Леонид Баранский Воспоминания о В. А. Троицкой

We use cookies. Read the Privacy and Cookie Policy

Леонид Баранский

Воспоминания о В. А. Троицкой

Я поступил в ИФЗ АН СССР (тогда назывался Геофизическим Институтом) сразу после окончания МГУ осенью 1954 г. и попал в лабораторию Б. С. Эненштейна, которая разрабатывала метод геофизической разведки полезных ископаемых с помощью зондирования земных недр переменным током. В этой лаборатории работала В. А. Троицкая (к тому времени уже кандидат наук), которая с небольшой группой сотрудников (2–3 человека) занималась совсем посторонней для этой лаборатории темой: изучала теллурические (земные) токи. Интерес к ним возник у В.А. еще в аспирантские годы в связи с очень еще популярной тогда (после Ашхабадского землетрясения 1949 г.!) идеей поиска предвестников землетрясений в самых разнообразных геофизических полях. Во время обучения в аспирантуре Троицкая провела измерения этих токов в целом ряде районов с повышенной сейсмической активностью (Кавказ, Средняя Азия и др.). Предвестники землетрясений в земных токах найдены не были, зато были хорошо изучены свойства короткопериодных колебаний (КПК) этих токов и дана классификация их основных морфологических типов, что стало предметом ее кандидатской диссертации. Но главным результатом стало то, что В.А. первой угадала (может быть на уровне научной интуиции, которая у нее была блестящей) перспективность этих исследований. Уже вскоре эти исследования привели к рождению целого научного направления, родоначальником которого суждено было стать Троицкой.

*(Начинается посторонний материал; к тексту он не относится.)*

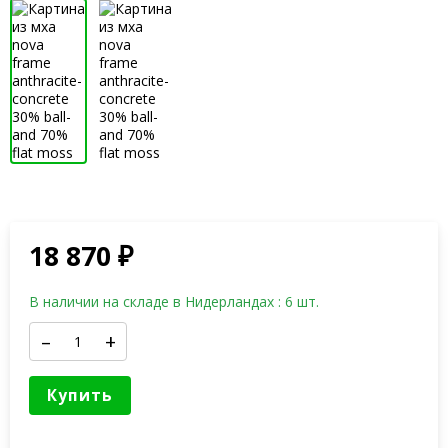
18 870
₽
В наличии на складе в Нидерландах : 6 шт.
–
+
Купить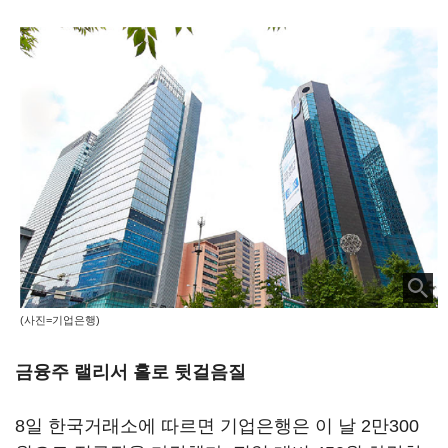
(사진=기업은행)
금융주 랠리서 홀로 뒷걸음질
8일 한국거래소에 따르면 기업은행은 이 날 2만300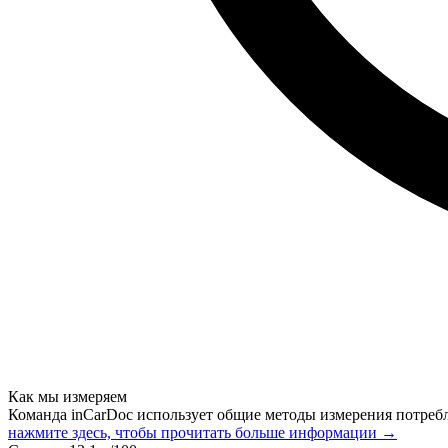
Как мы измеряем
Команда inCarDoc использует общие методы измерения потреб
нажмите здесь, чтобы прочитать больше информации →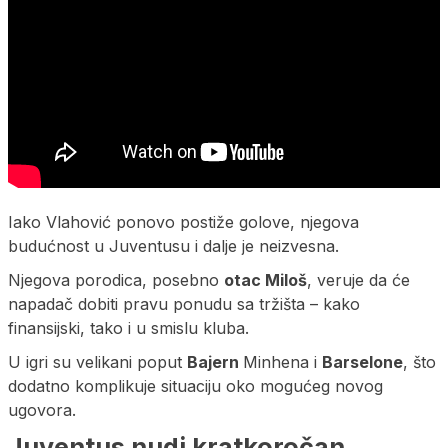
Iako Vlahović ponovo postiže golove, njegova
budućnost u Juventusu i dalje je neizvesna.
Njegova porodica, posebno
otac Miloš
, veruje da će
napadač dobiti pravu ponudu sa tržišta – kako
finansijski, tako i u smislu kluba.
U igri su velikani poput
Bajern
Minhena i
Barselone
, što
dodatno komplikuje situaciju oko mogućeg novog
ugovora.
Juventus nudi kratkoročan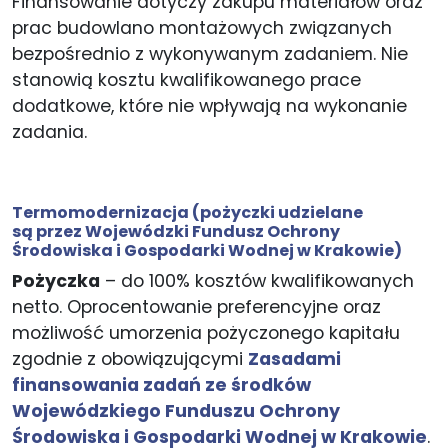
Finansowanie dotyczy zakupu materiałów oraz
prac budowlano montażowych związanych
bezpośrednio z wykonywanym zadaniem. Nie
stanowią kosztu kwalifikowanego prace
dodatkowe, które nie wpływają na wykonanie
zadania.
Termomodernizacja
(pożyczki udzielane
są przez Wojewódzki Fundusz Ochrony
Środowiska i Gospodarki Wodnej w Krakowie)
Pożyczka
– do 100% kosztów kwalifikowanych
netto. Oprocentowanie preferencyjne oraz
możliwość umorzenia pożyczonego kapitału
zgodnie z obowiązującymi
Zasadami
finansowania zadań ze środków
Wojewódzkiego Funduszu Ochrony
Środowiska i Gospodarki Wodnej w Krakowie
.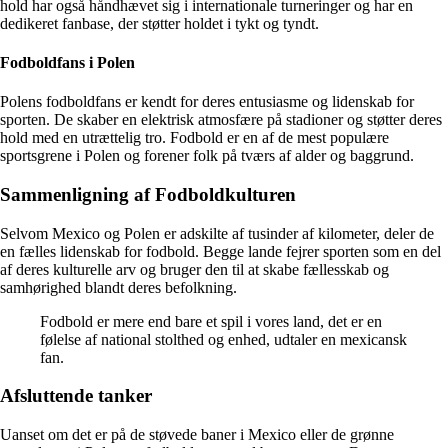
hold har også håndhævet sig i internationale turneringer og har en
dedikeret fanbase, der støtter holdet i tykt og tyndt.
Fodboldfans i Polen
Polens fodboldfans er kendt for deres entusiasme og lidenskab for
sporten. De skaber en elektrisk atmosfære på stadioner og støtter deres
hold med en utrættelig tro. Fodbold er en af de mest populære
sportsgrene i Polen og forener folk på tværs af alder og baggrund.
Sammenligning af Fodboldkulturen
Selvom Mexico og Polen er adskilte af tusinder af kilometer, deler de
en fælles lidenskab for fodbold. Begge lande fejrer sporten som en del
af deres kulturelle arv og bruger den til at skabe fællesskab og
samhørighed blandt deres befolkning.
Fodbold er mere end bare et spil i vores land, det er en
følelse af national stolthed og enhed, udtaler en mexicansk
fan.
Afsluttende tanker
Uanset om det er på de støvede baner i Mexico eller de grønne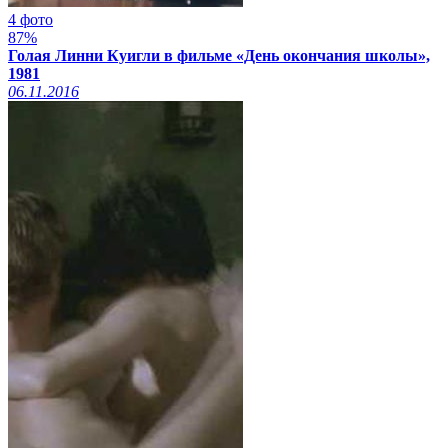
4 фото
87%
Голая Линни Куигли в фильме «День окончания школы»,
1981
06.11.2016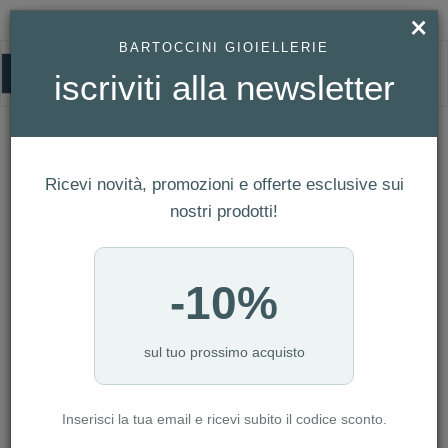
×
BARTOCCINI GIOIELLERIE
0
iscriviti alla newsletter
HOMEPAGE
OROLOGIO BULOVA SNORKEL REF. 98B445
Orologio Bulova Snorkel Ref. 98B445
Ricevi novità, promozioni e offerte esclusive sui
nostri prodotti!
-10%
sul tuo prossimo acquisto
Inserisci la tua email e ricevi subito il codice sconto.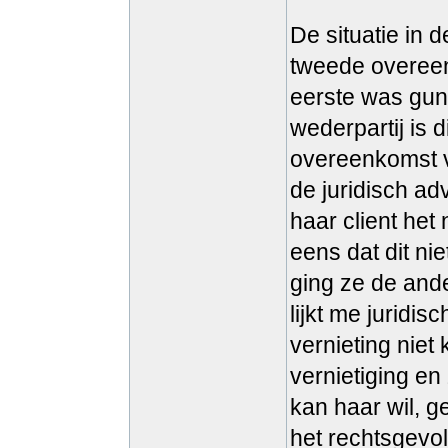
De situatie in d
tweede overeen
eerste was guns
wederpartij is 
overeenkomst v
de juridisch ad
haar client het 
eens dat dit ni
ging ze de and
lijkt me juridis
vernieting niet
vernietiging en
kan haar wil, g
het rechtsgevol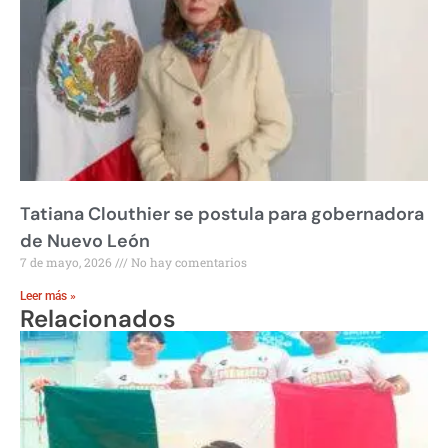
Tatiana Clouthier se postula para gobernadora
de Nuevo León
7 de mayo, 2026
No hay comentarios
Leer más »
Relacionados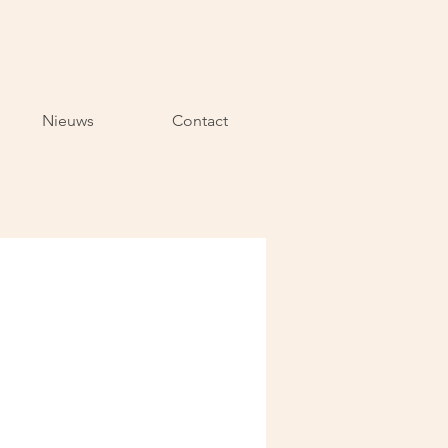
Nieuws
Contact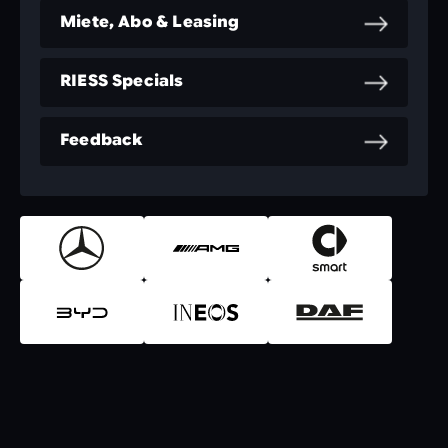
Miete, Abo & Leasing
RIESS Specials
Feedback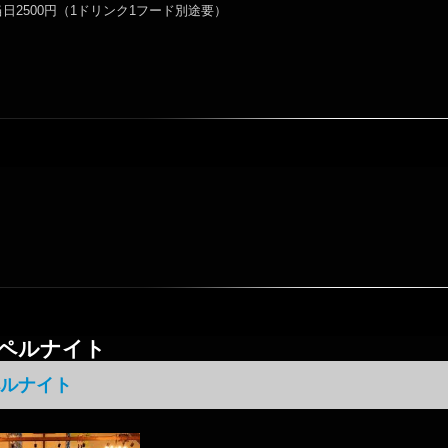
当日2500円（1ドリンク1フード別途要）
ペルナイト
ルナイト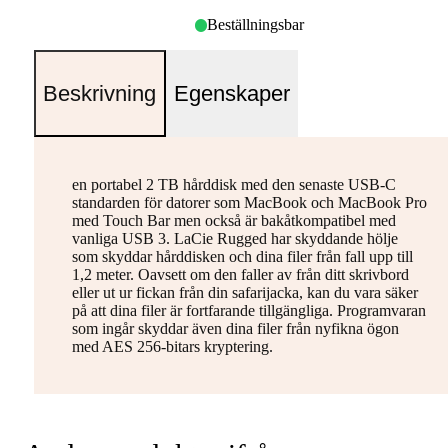
Beställningsbar
Beskrivning
Egenskaper
en portabel 2 TB hårddisk med den senaste USB-C
standarden för datorer som MacBook och MacBook Pro
med Touch Bar men också är bakåtkompatibel med
vanliga USB 3. LaCie Rugged har skyddande hölje
som skyddar hårddisken och dina filer från fall upp till
1,2 meter. Oavsett om den faller av från ditt skrivbord
eller ut ur fickan från din safarijacka, kan du vara säker
på att dina filer är fortfarande tillgängliga. Programvaran
som ingår skyddar även dina filer från nyfikna ögon
med AES 256-bitars kryptering.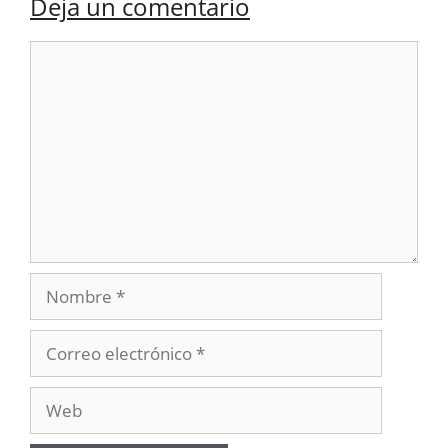
Deja un comentario
Comentario
Nombre
Correo
electrónico
Web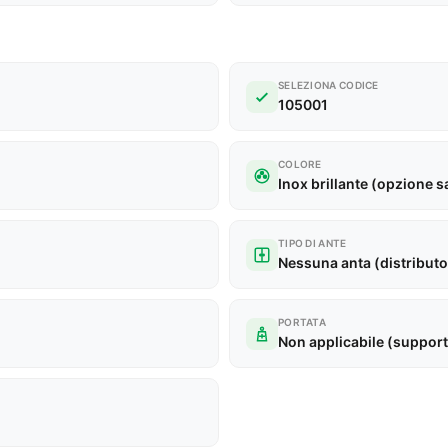
SELEZIONA CODICE
105001
COLORE
Inox brillante (opzione s
TIPO DI ANTE
Nessuna anta (distributor
PORTATA
Non applicabile (support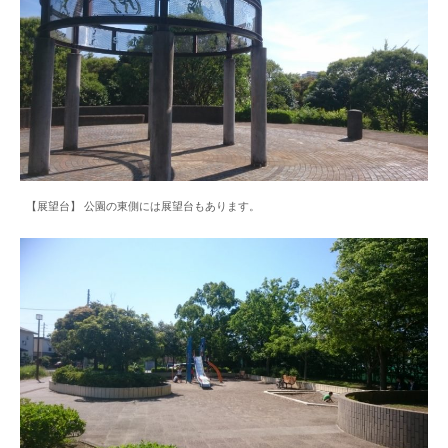
【展望台】 公園の東側には展望台もあります。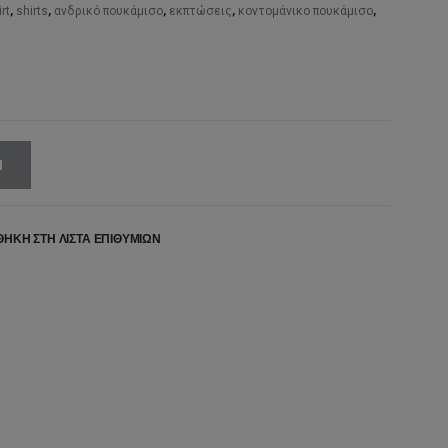
,00€.
είναι:
rt
,
shirts
,
ανδρικό πουκάμισο
,
εκπτώσεις
,
κοντομάνικο πουκάμισο
,
42,00€.
Ι
ΉΚΗ ΣΤΗ ΛΊΣΤΑ ΕΠΙΘΥΜΙΏΝ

Приближался Международный Геофизический Год (1957–1958 г.). Для В.А. с ее энергией, знанием иностранных языков и выдающимися организаторскими способностями было более чем естественным принять самое активное участие в подготовке этого грандиозного научного проекта (в 1955 г. она была назначена ученым секретарем Советского комитета по проведению МГГ).

Одной из первоочередных задач, стоявшей перед Троицкой, было расширение круга своих сотрудников. Первым из них был В. Я. Пипур, вторым она предложила быть мне, а в начале 1955 к нам присоединились два сотрудника с «римскими» именами: Флавий Шивков и Юлий Квальвассер. Несмотря на то, что геофизическая разведка была по образованию моей специальностью, мне хотелось заниматься большой геофизикой, т. е. физикой земли. По этой причине я с легкостью отказался работать с Эненштейном и перешел к Троицкой. Дополнительной причиной такого решения было то, что мне не очень понравились «разборки» людей между собой в лаборатории Эненштейна, которые мне пришлось выслушать на ее производственном собрании после летней экспедиции. На этом же собрании я впервые увидел Троицкую, которая не принимала никакого участия в дискуссиях и произвела на меня очень приятное, хорошо запомнившееся впечатление.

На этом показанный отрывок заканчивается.